● **Data in this exercise**
———

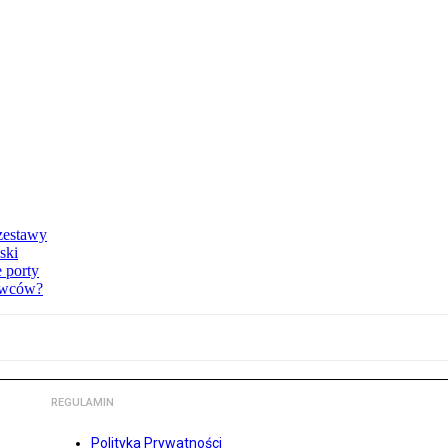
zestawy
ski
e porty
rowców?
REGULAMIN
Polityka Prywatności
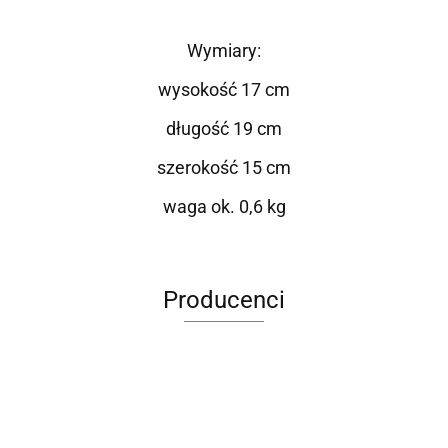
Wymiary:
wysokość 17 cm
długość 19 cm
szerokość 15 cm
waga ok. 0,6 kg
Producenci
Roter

———

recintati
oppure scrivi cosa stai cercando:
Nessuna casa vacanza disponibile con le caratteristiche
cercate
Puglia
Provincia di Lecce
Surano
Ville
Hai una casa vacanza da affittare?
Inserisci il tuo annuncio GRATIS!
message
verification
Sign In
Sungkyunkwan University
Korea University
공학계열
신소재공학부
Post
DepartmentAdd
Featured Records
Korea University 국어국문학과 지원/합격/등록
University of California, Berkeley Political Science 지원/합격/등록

———

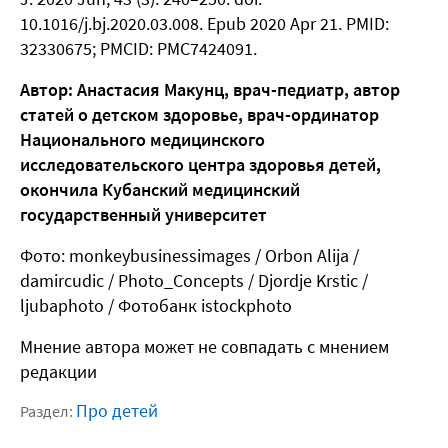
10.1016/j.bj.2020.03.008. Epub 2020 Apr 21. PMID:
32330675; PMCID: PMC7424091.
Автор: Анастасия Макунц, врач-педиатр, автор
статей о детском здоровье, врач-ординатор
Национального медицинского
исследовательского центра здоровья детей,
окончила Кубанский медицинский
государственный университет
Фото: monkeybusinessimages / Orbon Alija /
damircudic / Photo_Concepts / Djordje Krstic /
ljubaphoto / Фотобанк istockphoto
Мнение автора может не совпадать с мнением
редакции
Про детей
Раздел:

———

● **What to work on**
Copy out only the lines of the records above from the one with "oppure scrivi cosa" through the one with "University of California, Berkeley", exactly as they stand, both included.

● **Written solution**
oppure scrivi cosa stai cercando:
Nessuna casa vacanza disponibile con le caratteristiche
cercate
Puglia
Provincia di Lecce
Surano
Ville
Hai una casa vacanza da affittare?
Inserisci il tuo annuncio GRATIS!
message
verification
Sign In
Sungkyunkwan University
Korea University
공학계열
신소재공학부
Post
DepartmentAdd
Featured Records
Korea University 국어국문학과 지원/합격/등록
University of California, Berkeley Political Science 지원/합격/등록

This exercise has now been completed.